Keine Waffen für Saudi-Arabien

Archivartikel

Berlin/Mannheim.Bundeskanzlerin Angela Merkel hat der Forderung nach einer Aufhebung des Rüstungsexportstopps gegen Saudi-Arabien eine klare Absage erteilt. „Ich sehe im Augenblick keine Voraussetzung für eine veränderte Haltung der Bundesregierung“, sagte die CDU-Politikerin am Dienstag auf die Frage, wie sie zu einer Verlängerung des am 30. September auslaufenden Exportstopps stehe.

Die Forderung nach einem Ende des Exportstopps war aus Merkels eigener Fraktion gekommen. Der außenpolitische Sprecher Jürgen Hardt hatte sie nach dem Drohnen-Angriff auf eine saudische Ölanlage aufgestellt. Er argumentierte, dass der Selbstschutz Saudi-Arabiens gestärkt werden müsse.

Der Mannheimer Politikwissenschaftler Thomas König lehnt eine Wiederaufnahme von Rüstungsexporten nach Saudi-Arabien ab. „Waffenlieferungen an das saudische Königreich würden in der krisengeschüttelten Golfregion den Konflikt mit dem Jemen nur noch anheizen und womöglich zu einem Krieg mit dem Iran führen“, sagte König.

„Für mich ist das eine Grundsatzentscheidung. Wenn Deutschland Rüstungsgüter an Saudi-Arabien in einer Situation liefern würde, in der sich der Konflikt mit dem Jemen zuspitzt und ein Übergreifen auf den Iran nicht auszuschließen ist, dann hat das eine andere Qualität als die Diskussion über Rüstungsexporte und ihre Lieferung in Krisenregionen“, sagte der Politikwissenschaftler.
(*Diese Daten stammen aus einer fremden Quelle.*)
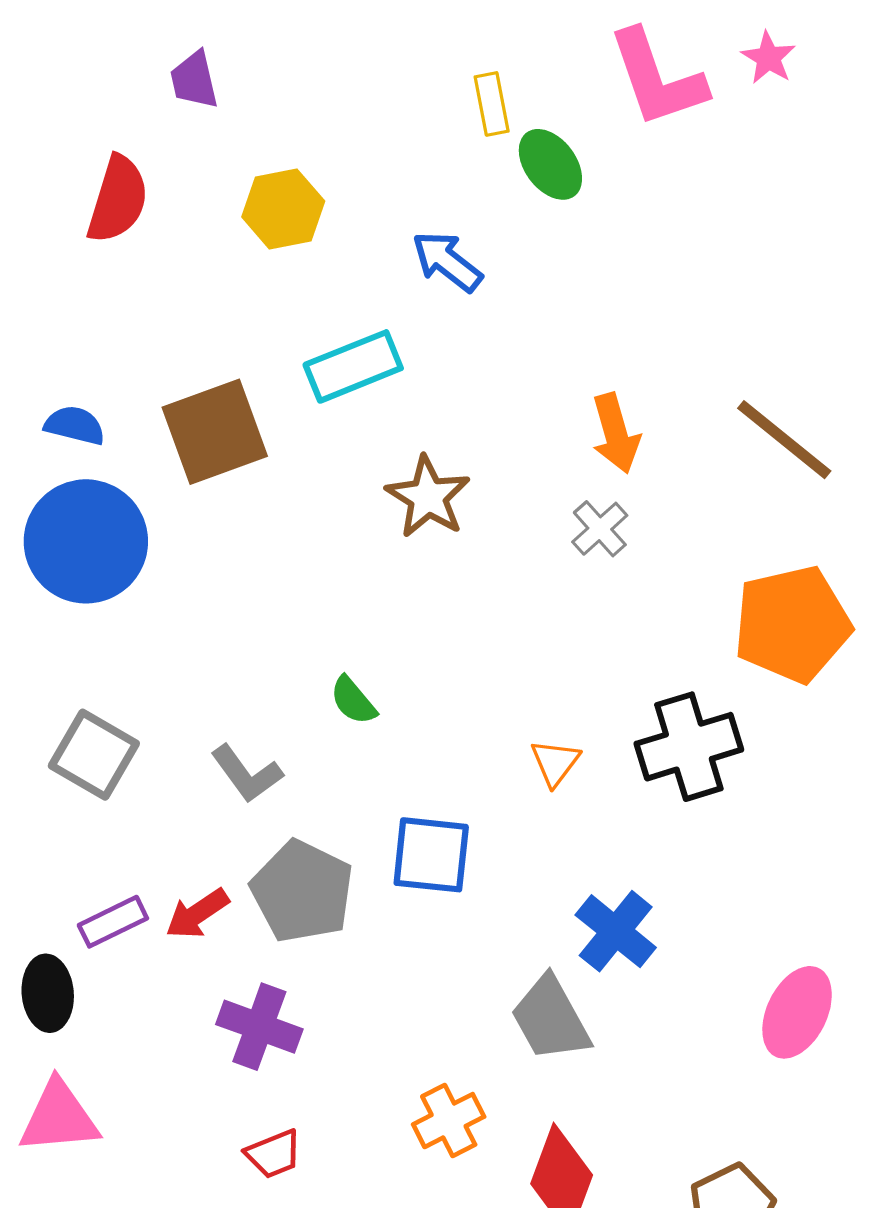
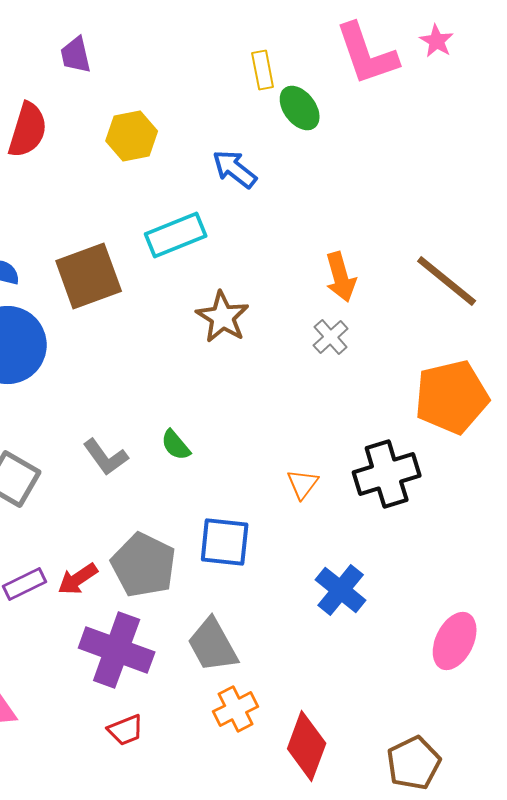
gray L-shape: (247, 774) -> (106, 457), moved
gray trapezoid: (550, 1019) -> (213, 645), moved
purple cross: (259, 1027) -> (117, 650), size x1.4

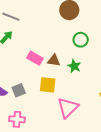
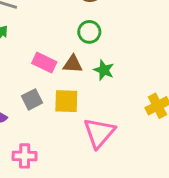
green circle: (81, 40) -> (89, 32), moved
gray square: (19, 90) -> (32, 99), moved

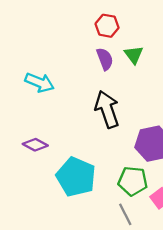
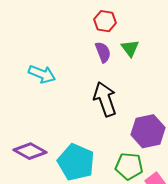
purple diamond: (35, 145) -> (30, 151), moved, size x1.4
Falls die Bundesregierung sich entscheiden sollte, mit Waffenlieferungen an Saudi-Arabien aktiv zur Konflikteskalation beizutragen, dann sollte sie so ehrlich sein und auf die Unterstützung von unbewaffneten UN-Blauhelm-Missionen verzichten, meinte König. In solchen Missionen seien die UN-Soldaten zur Deeskalation dieser Konflikte einem erheblichen Risiko für Leib und Leben ausgesetzt.

Im Koalitionsvertrag verankert

SPD und Union hatten sich im Koalitionsvertrag auf einen Rüstungsexportstopp für die „unmittelbar“ am Jemen-Krieg beteiligten Länder verständigt, aber mehrere Hintertüren offengelassen. Ein kompletter Exportstopp gegen Saudi-Arabien wurde erst im November 2018 nach der Tötung des regierungskritischen Journalisten Jamal Khashoggi im saudischen Generalkonsulat in Istanbul verhängt und im März dieses Jahres um sechs Monate verlängert. Saudi-Arabien führt eine Allianz arabischer Staaten an, die im Jemen gegen die vom Iran unterstützten Huthi-Rebellen kämpft. Der Krieg hat die derzeit schlimmste humanitäre Krise weltweit ausgelöst.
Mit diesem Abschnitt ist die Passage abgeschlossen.